Copyright © 1996, 1997, 2001
by Galen Daryl Knight and VitaleTherapeutics, Inc.
Nutritional Considerations in Human and Animal Disease
Are nutritional observations in animals and animal tissues relevant to
risks of human disease? A 1981 study of several human populations, primarily
in Africa and Asia, indicated that diets deficient
in zinc, magnesium, niacin, and possibly riboflavin (i.e., those derived
primarily from corn and wheat products) coincide with increased risks of
esophageal cancer, whereas those enriched in these nutrients (based upon
millet, cassava, yams, or peanuts) are associated with a lowered risk for
this cancer. Over-refining and over-processing of foods (see below) and
eating malpractices and disorders (such as caloric restriction, bulimia,
and anorexia) compound the already marginal nutritional problems associated
with corn and wheat diets.
Corn oil, cottonseed,
and peanut oil also are more likely to be contaminated with carcinogenic
aflatoxins. The suspicion that even sometimes gluttonous American diets
can have marginal vitamin deficiencies is reinforced by the estimated marginal
vitamin
deficiencies (50-95%) in healthy subjects who were hospitalized and
fed a computer-selected diet composed along guidelines set by the DFM system,
the U.S. Department of Agriculture Handbook 8, and manufacturers' nutrient
label analysis for specialty foods. Estimated deficiencies in vitamin A,
vitamin B6, vitamin D, folic acid, pantothenic
acid, calcium, magnesium, and zinc were corrected with "commercial
supplements" so that conclusions concerning the vitamin C metabolism being
studied would be valid. Do you still think you are eating a balanced diet?

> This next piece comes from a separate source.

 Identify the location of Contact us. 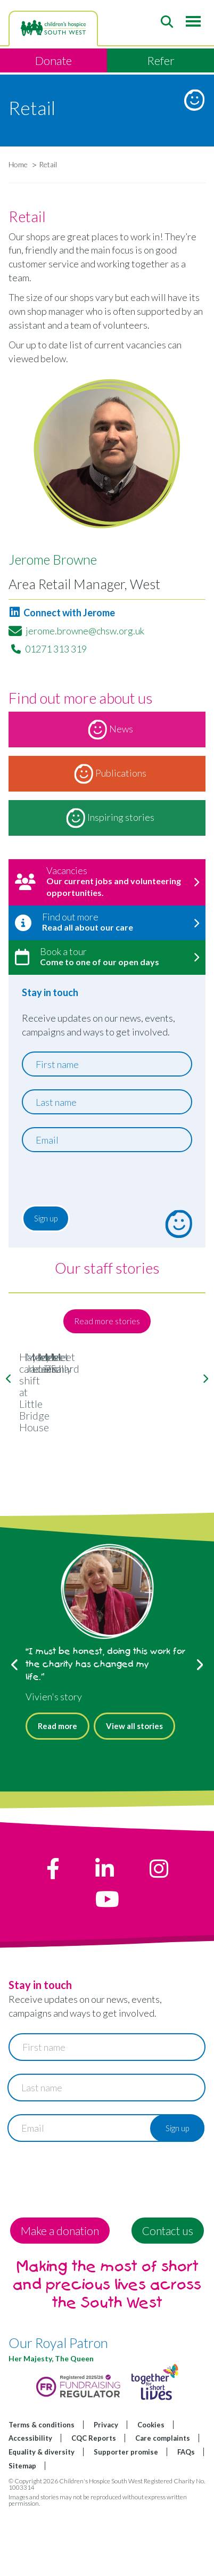 (167, 2295).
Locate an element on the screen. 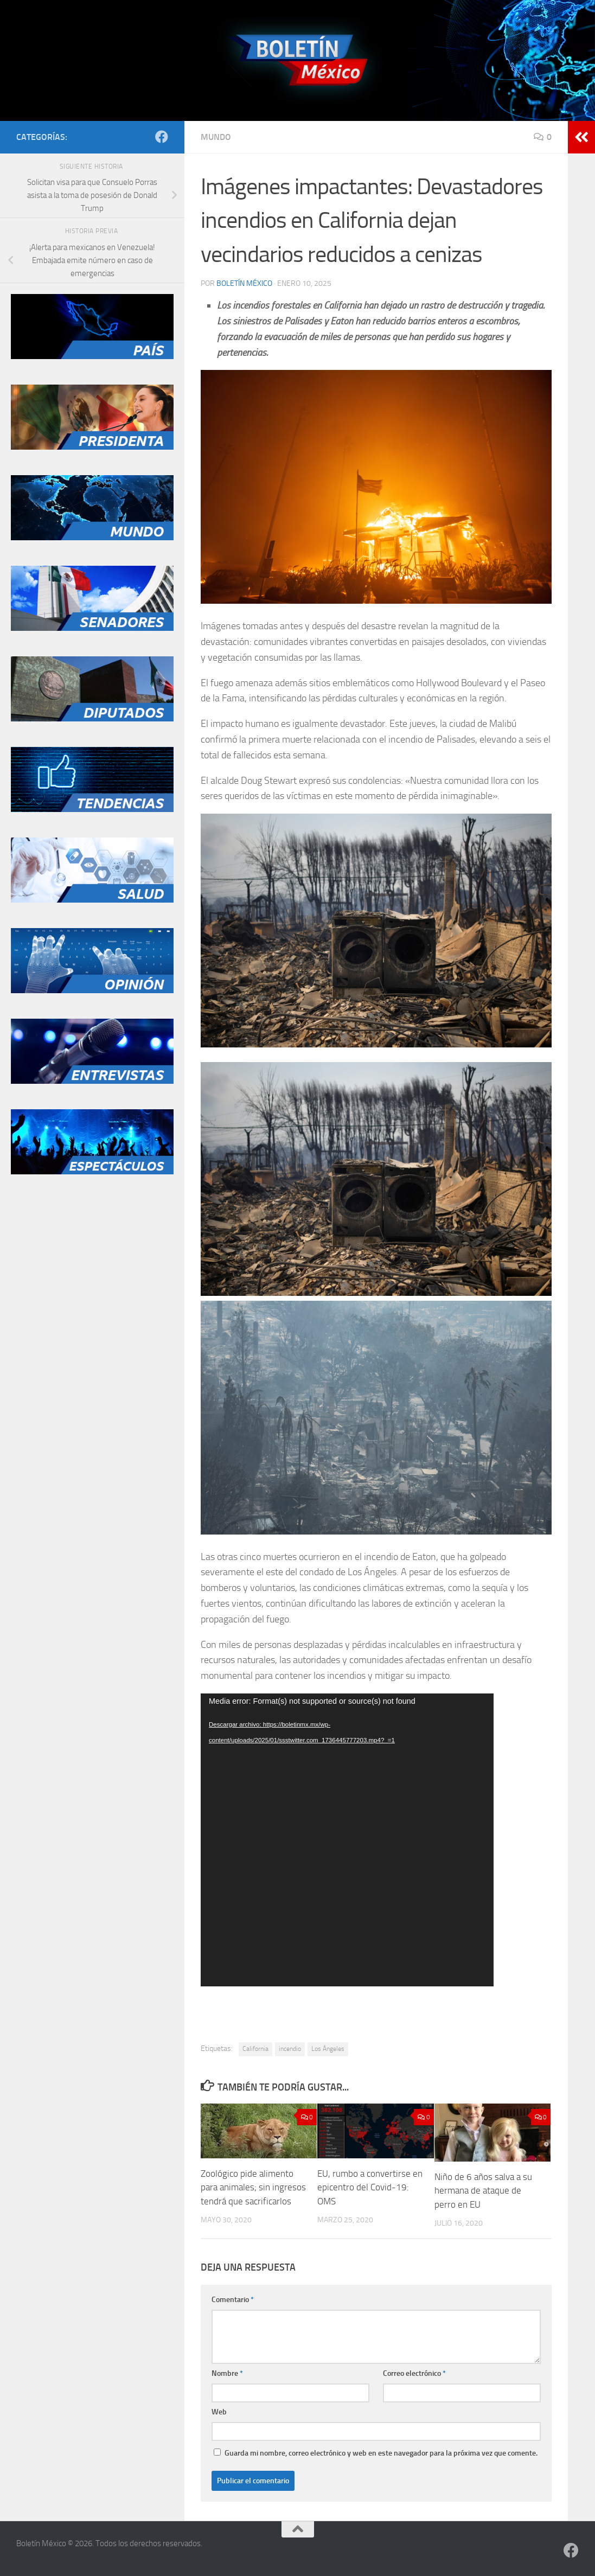 This screenshot has width=595, height=2576. Comentario is located at coordinates (233, 2299).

Does anyone else go to these extremes to get good nutrition? Results from
this commendably controlled study of vitamin C nutrition and problems with
the conclusions drawn will be discussed
elsewhere.
Also, in a study of 113 liver biopsies from different human patients,
a monooxygenase proposed as the receptor
for the vitaletheine modulators was found to be diminished
in several disease categories, including viral hepatitis (21%), cholangitis
(16%), diabetes and non-specific fatty changes (5.1%), alcoholic liver
disease (23%), cirrhosis (46%), tumor (39%), and inflammatory reactions
(36%). Monooxygenase was significantly different from normal only in those
patients with cirrhosis (46%) in this small study, but it is interesting
that individuals with tumors represented the next largest decrease (39%),
followed closely by those individuals with inflammatory (immune) reactions
(36%). Although changes of 10% or more often yield important clues for
unraveling causes of disease, more research is needed to ensure that these
changes in human monooxygenase activity actually contribute to the disease
and are not merely a symptom of the disease.